It’s a given that every two years or so, the power of microchips will double. As fabrication technology improves, and new ideas are applied, chips will get faster and fast. But one of the U.S. government’s top computer scientists is convinced that come 2025, we’re going to hit a wall.
Robert Colwell is basically the guy who builds computers for DARPA, who you might remember is responsible for all the military’s insane futuristic products, like death rays and a robot who can bust through a wall and steal your car. And he’s convinced that commercial processors are going to stop getting faster about a decade from now:
[It takes] huge amounts to build the fab plants, and yet more…to pay for the design teams to design new chips. Intel makes these investments, which are in the [billions of dollars], because they expect to reap way more [billions of dollars] in profits in the following years. But if there is doubt that those profits will arrive, and possibly if they just doubt they can come up with the necessary silicon improvements, they may not want to make the investment at all.

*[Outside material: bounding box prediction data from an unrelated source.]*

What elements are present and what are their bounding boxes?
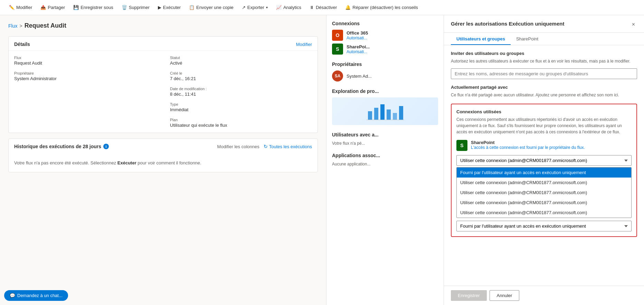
breadcrumb: Flux > Request Audit <box>8 22 318 29</box>
panel-tabs: Utilisateurs et groupes SharePoint <box>444 33 644 45</box>
users-empty-text: Votre flux n'a pé... <box>332 141 438 146</box>
delete-icon: 🗑️ <box>122 5 127 10</box>
connections-section: Connexions O Office 365 Autorisati... S … <box>332 21 438 55</box>
modifier-label: Modifier <box>16 5 32 10</box>
details-card-header: Détails Modifier <box>9 37 318 51</box>
sharepoint-conn-row: S SharePoint L'accès à cette connexion e… <box>456 140 632 151</box>
enregistrer-button[interactable]: 💾 Enregistrer sous <box>70 3 117 12</box>
partager-label: Partager <box>48 5 65 10</box>
analytics-button[interactable]: 📈 Analytics <box>273 3 305 12</box>
dropdown-option-4[interactable]: Utiliser cette connexion (admin@CRM00187… <box>457 198 631 208</box>
partager-button[interactable]: 📤 Partager <box>37 3 68 12</box>
sharepoint-auth[interactable]: Autorisati... <box>347 49 370 54</box>
chat-button[interactable]: 💬 Demandez à un chat... <box>4 290 68 301</box>
shared-with-section: Actuellement partagé avec Ce flux n'a ét… <box>451 85 637 98</box>
apps-section: Applications assoc... Aucune application… <box>332 153 438 166</box>
cree-le-value: 7 déc., 16:21 <box>170 76 312 81</box>
history-empty-text: Votre flux n'a pas encore été exécuté. S… <box>14 160 116 165</box>
type-value: Immédiat <box>170 107 312 112</box>
date-modif-value: 8 déc., 11:41 <box>170 92 312 97</box>
svg-rect-3 <box>387 109 391 120</box>
save-icon: 💾 <box>73 5 79 10</box>
content-panel: Flux > Request Audit Détails Modifier Fl… <box>0 15 326 305</box>
history-actions: Modifier les colonnes ↻ Toutes les exécu… <box>217 144 312 149</box>
svg-rect-4 <box>393 113 397 120</box>
all-runs-link[interactable]: ↻ Toutes les exécutions <box>264 144 312 149</box>
history-body: Votre flux n'a pas encore été exécuté. S… <box>9 154 318 172</box>
dropdown-option-3[interactable]: Utiliser cette connexion (admin@CRM00187… <box>457 188 631 198</box>
invite-input[interactable] <box>451 68 637 79</box>
svg-rect-1 <box>374 108 378 120</box>
executer-button[interactable]: ▶ Exécuter <box>154 3 184 12</box>
tab-sharepoint[interactable]: SharePoint <box>511 33 544 45</box>
desactiver-button[interactable]: ⏸ Désactiver <box>306 3 340 12</box>
connection-sharepoint: S SharePoi... Autorisati... <box>332 44 438 55</box>
reparer-button[interactable]: 🔔 Réparer (désactiver) les conseils <box>342 3 421 12</box>
connection-dropdown-1[interactable]: Utiliser cette connexion (admin@CRM00187… <box>456 155 632 166</box>
dropdown-option-5[interactable]: Utiliser cette connexion (admin@CRM00187… <box>457 208 631 218</box>
all-runs-label: Toutes les exécutions <box>269 144 312 149</box>
breadcrumb-parent[interactable]: Flux <box>8 23 17 29</box>
info-icon[interactable]: i <box>103 144 109 149</box>
svg-rect-0 <box>368 111 372 120</box>
dropdown-option-2[interactable]: Utiliser cette connexion (admin@CRM00187… <box>457 178 631 188</box>
reparer-label: Réparer (désactiver) les conseils <box>352 5 418 10</box>
envoyer-button[interactable]: 📋 Envoyer une copie <box>186 3 237 12</box>
sp-conn-name: SharePoint <box>471 140 632 145</box>
users-title: Utilisateurs avec a... <box>332 132 438 137</box>
connection-office365: O Office 365 Autorisati... <box>332 30 438 41</box>
right-sidebar: Connexions O Office 365 Autorisati... S … <box>326 15 444 305</box>
executer-label: Exécuter <box>163 5 181 10</box>
modify-columns-link[interactable]: Modifier les colonnes <box>217 144 259 149</box>
copy-icon: 📋 <box>189 5 195 10</box>
breadcrumb-separator: > <box>19 23 22 29</box>
analytics-icon: 📈 <box>276 5 282 10</box>
svg-rect-2 <box>380 104 385 120</box>
chart-svg <box>364 101 406 122</box>
cancel-button[interactable]: Annuler <box>490 290 520 301</box>
invite-section-desc: Autorisez les autres utilisateurs à exéc… <box>451 58 637 64</box>
detail-flux: Flux Request Audit <box>14 56 156 66</box>
flux-label: Flux <box>14 56 156 60</box>
users-section: Utilisateurs avec a... Votre flux n'a pé… <box>332 132 438 146</box>
save-button: Enregistrer <box>451 290 487 301</box>
connexions-used-desc: Ces connexions permettent aux utilisateu… <box>456 116 632 135</box>
detail-cree-le: Créé le 7 déc., 16:21 <box>170 71 312 81</box>
conn-office365-text: Office 365 Autorisati... <box>347 30 368 40</box>
svg-rect-5 <box>399 106 403 120</box>
panel-overlay: Gérer les autorisations Exécution unique… <box>444 15 644 305</box>
connection-dropdown-2[interactable]: Fourni par l'utilisateur ayant un accès … <box>456 221 632 231</box>
detail-empty2 <box>14 102 156 112</box>
enregistrer-label: Enregistrer sous <box>80 5 113 10</box>
invite-section-title: Inviter des utilisateurs ou groupes <box>451 51 637 56</box>
dropdown-option-1[interactable]: Fourni par l'utilisateur ayant un accès … <box>457 168 631 178</box>
edit-icon: ✏️ <box>9 5 15 10</box>
office365-auth[interactable]: Autorisati... <box>347 36 368 40</box>
export-icon: ↗ <box>242 5 246 10</box>
plan-value: Utilisateur qui exécute le flux <box>170 123 312 128</box>
dropdown-popup: Fourni par l'utilisateur ayant un accès … <box>456 167 632 218</box>
modifier-button[interactable]: ✏️ Modifier <box>6 3 36 12</box>
supprimer-button[interactable]: 🗑️ Supprimer <box>118 3 153 12</box>
detail-plan: Plan Utilisateur qui exécute le flux <box>170 118 312 128</box>
connections-title: Connexions <box>332 21 438 26</box>
tab-users-groups[interactable]: Utilisateurs et groupes <box>451 33 511 45</box>
exploration-title: Exploration de pro... <box>332 88 438 94</box>
shared-with-desc: Ce flux n'a été partagé avec aucun utili… <box>451 92 637 98</box>
history-empty-suffix: pour voir comment il fonctionne. <box>138 160 201 165</box>
details-title: Détails <box>14 41 30 47</box>
statut-label: Statut <box>170 56 312 60</box>
history-header: Historique des exécutions de 28 jours i … <box>9 139 318 154</box>
details-edit-link[interactable]: Modifier <box>296 42 312 47</box>
dropdown-option-5-label: Utiliser cette connexion (admin@CRM00187… <box>460 210 587 215</box>
panel-close-button[interactable]: × <box>630 21 637 28</box>
dropdown-option-4-label: Utiliser cette connexion (admin@CRM00187… <box>460 200 587 205</box>
proprietaire-label: Propriétaire <box>14 71 156 75</box>
history-card: Historique des exécutions de 28 jours i … <box>8 139 318 172</box>
sp-conn-desc: L'accès à cette connexion est fourni par… <box>471 145 632 150</box>
detail-date-modif: Date de modification : 8 déc., 11:41 <box>170 87 312 97</box>
conn-sharepoint-text: SharePoi... Autorisati... <box>347 44 370 54</box>
exporter-button[interactable]: ↗ Exporter ▾ <box>238 3 271 12</box>
bell-icon: 🔔 <box>345 5 351 10</box>
office365-icon: O <box>332 30 343 41</box>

To be fair, we still have a long way to go: The current, insanely fast processors you enjoy are made with technology that builds transistors 22 nanometers wide. Colwell is pretty sure we’re going to get that down to five nanometers or so in a decade.
But is he right? In terms of silicon, sure. But there are other advances in computing to consider. We’re rapidly getting better with graphene as a material. Much better: Graphene has been shown to clock speeds of 427 Ghz. Mostly it’s a problem of getting them to turn off. Similarly, if we figure out some problems with quantum computing, then basically all computers will have to change and become much faster. Not that you’ll notice because this will touch off a scientific revolution on the magnitude of Thog the caveman discovering fire, but, yes, your Netflix will load faster.
In short, when it comes to silicon, he’s right. But ten years from now, we might not even be building processors on silicon.